======== Data supplied ========
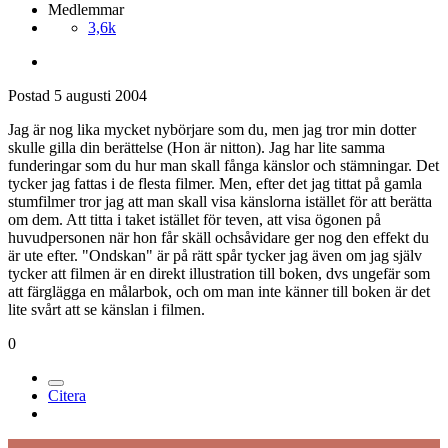
Medlemmar
3,6k
Postad
5 augusti 2004
Jag är nog lika mycket nybörjare som du, men jag tror min dotter
skulle gilla din berättelse (Hon är nitton). Jag har lite samma
funderingar som du hur man skall fånga känslor och stämningar. Det
tycker jag fattas i de flesta filmer. Men, efter det jag tittat på gamla
stumfilmer tror jag att man skall visa känslorna istället för att berätta
om dem. Att titta i taket istället för teven, att visa ögonen på
huvudpersonen när hon får skäll ochsåvidare ger nog den effekt du
är ute efter. "Ondskan" är på rätt spår tycker jag även om jag själv
tycker att filmen är en direkt illustration till boken, dvs ungefär som
att färglägga en målarbok, och om man inte känner till boken är det
lite svårt att se känslan i filmen.
0
Citera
========
**What needs to be done**
Which lines above contain the word "lite"? Copy each of them.

**Task answer**
skulle gilla din berättelse (Hon är nitton). Jag har lite samma
lite svårt att se känslan i filmen.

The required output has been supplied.